Ive been doing alot of interval training on the trainer. It's certainly less boring than just riding on the trainer, but as others have said, you do tend to loose out on other skills provided by on road intervals.

But I will say one thing, no matter where you do it, it certainly helps the training process.

I have a interval training program that I found in a cycling mag. It requires a warm up (typicaly 5 - 10 minutes) then a 5 second sprint, followed by a 5 minutes recovery. This continues for 30 minutes and then a 5 minutes warm down.
There's certainly *good* reasons for riding on the trainer (e.g., no cars!, no stop signs etc) and i often train indoors for that reason!

However, one thing worth bearing in mind is that for peak power sprint efforts, depending on your age, gender, and sprint ability, most commercially available indoor trainers (that *i've* used and seen) can't generate enough resistive forces to cope with sprints, and you'll need to do these on the road.

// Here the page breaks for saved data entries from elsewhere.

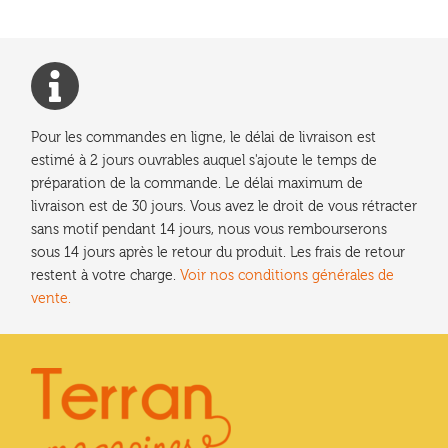
Pour les commandes en ligne, le délai de livraison est
estimé à 2 jours ouvrables auquel s'ajoute le temps de
préparation de la commande. Le délai maximum de
livraison est de 30 jours. Vous avez le droit de vous rétracter
sans motif pendant 14 jours, nous vous rembourserons
sous 14 jours après le retour du produit. Les frais de retour
restent à votre charge.
Voir nos conditions générales de
vente.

With all - out efforts shorter than ~ 20-secs, most endurance trained males will be able to exceed the power generating capabilities of the trainer.

It's definitely better to do sprint work outdoors.

Thanks Ric - you've just pointed out what I've noticed, being that I can "overpower" my trainer. I can spin a 53*12 gear at 150 rpm on the trainer at its highest resistence setting (think 85km/h +) something that I'm not likely to achieve on the road! Was wondering if I needed to upgrade my trainer?

The high cadence might be useful for being a track sprinter (not sure what events you take part in).

I'm unaware of commercially available trainers that can withstand peak power (sprints) outputs. There's only two that i can think of which are the Velodyne and the Kingcycle -- which off the top of my head are both about UK£2000. Even with these two, i'm not entirely sure they can generate enough resistance (depending on how good a sprinter you are).

That being, said *i* would *exclusively* perform sprint (not interval) training outdoors, because of several issues (e.g., don't want trainer to fall over, resistive issues above, skill).